1.2. Rumusan Masalah

1.2.1. Apa yang dimaksud dengan akreditasi rumah sakit?

1.2.2. Bagaimana kelulusan akreditasi rumah sakit?

1.2.3. Bagaimana persyaratan akreditasi rumah sakit?

1.2.4. Bagaimana pengelompokan standar nasional akreditasi rumah sakit?


1.2.5. Bagaimana kebijakan pemberian skor dalam akreditasi rumah sakit?

1.2.6. Berapa lama masa berlaku akreditasi rumah sakit?


BAB 2

PEMBAHASAN

2.1. Pengertian Akreditasi Rumah Sakit

Akreditasi rumah sakit adalah suatu proses dimana suatu lembaga independen
baik dari dalam atau luar negeri, biasanya non pemerintah, melakukan asesmen
terhadap rumah sakit berdasarkan standar akreditasi yang berlaku. Rumah sakit yang
telah terakreditasi akan mendapatkan pengakuan dari Pemerintah karena telah
memenuhi standar pelayanan dan manajemen yang ditetapkan. Akreditasi rumah sakit
di Indonesia telah dilaksanakan sejak Tahun 1995, yang dimulai hanya 5 pelayanan,
pada Tahun 1998 berkembang menjadi 12 pelayanan, dan pada Tahun 2002 menjadi
16 pelayanan. Namun rumah sakit dapat memilih akreditasi untuk 5, 12, atau 16
pelayanan, sehingga standar mutu rumah sakit dapat berbeda tergantung berapa
pelayanan akreditasi yang diikuti (KARS, 2013).

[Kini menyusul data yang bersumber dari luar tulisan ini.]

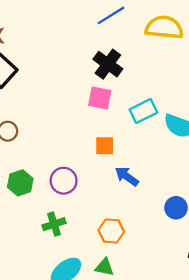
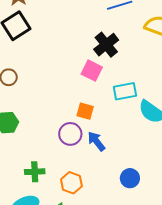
purple circle: (64, 181) -> (70, 134), moved
green cross: (54, 224) -> (35, 172), moved

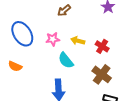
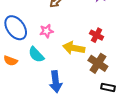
yellow arrow: (78, 41) -> (74, 48), moved, size x1.5
cyan semicircle: (66, 60) -> (36, 55), moved

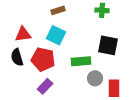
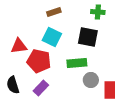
red triangle: (23, 34) -> (19, 46), moved
black square: (108, 45) -> (88, 37), moved
black semicircle: (17, 57) -> (13, 85), moved

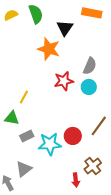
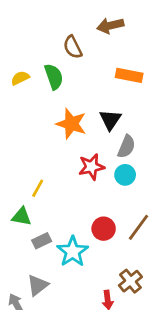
black triangle: (65, 28) -> (110, 120), moved
red circle: (73, 136) -> (104, 229), moved
cyan star: (50, 144) -> (73, 252), turned -30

Pelaksanaan akreditasi mempunyai dasar hukum yang berlaku:

1. Undang-undang nomor 23 Tahun 1992 tentang Kesehatan, Pasal 59 menegaskan


bahwa peningkatan mutu pelayanan sarana kesehatan perlu diperhatikan.
2. Permenkes RI no. 159b/Menkes/Per/II/1988 tentang Rumah Sakit, Pasal 26
mengatur tentang Akreditasi Rumah Sakit.
3. Surat Kepmenkes RI 436/93 menyatakan berlakunya standar pelayanan rumah
sakit dan standar pelayanan medis Indonesia.
4. SK Dirjen Yanmed no. YM.02.03.3.5.2626 tentang Komisi Akreditasi Rumah
Sakit dan Sarana Kesehatan lainnya (KARS). Dalam surat keputusan ini, KARS
mempunyai tugas pokok membantu Dirjen Yanmed dalam merencanakan,
melaksanakan, dan melakukan penilaian akreditasi RS dan sarana kesehatan
lainnya. Penetapan status akreditasi menjadi wewenang Dirjen Yanmed.
5. Undang-undang no. 44 Tahun 2009 tentang rumah sakit, bahwa setiap rumah sakit
berkewajiban membuat, melaksanakan, dan menjaga standar mutu pelayanan
kesehatan di RS sebagai acuan dalam melayani pasien dan wajib melakukan
akreditasi sekurangkurangnya tiga tahun sekali.
6. Permenkes RI no. 147/Menkes/Per/I/2010 tentang Perijinan Rumah Sakit.
Permenkes ini menyatakan bahwa RS harus mempunyai ijin yaitu ijin mendirikan
RS dan ijin operasional RS. Ijin operasional didapatkan dengan memenuhi sarana
dan prasarana, peralatan, SDM dan administrasi, dan manajemen. Setiap RS yang
telah mendapatkan ijin operasional harus diregistrasi dan diakreditasi.
7. Permenkes RI no. 12/Menkes/Per/I/2012 tentang Akreditasi.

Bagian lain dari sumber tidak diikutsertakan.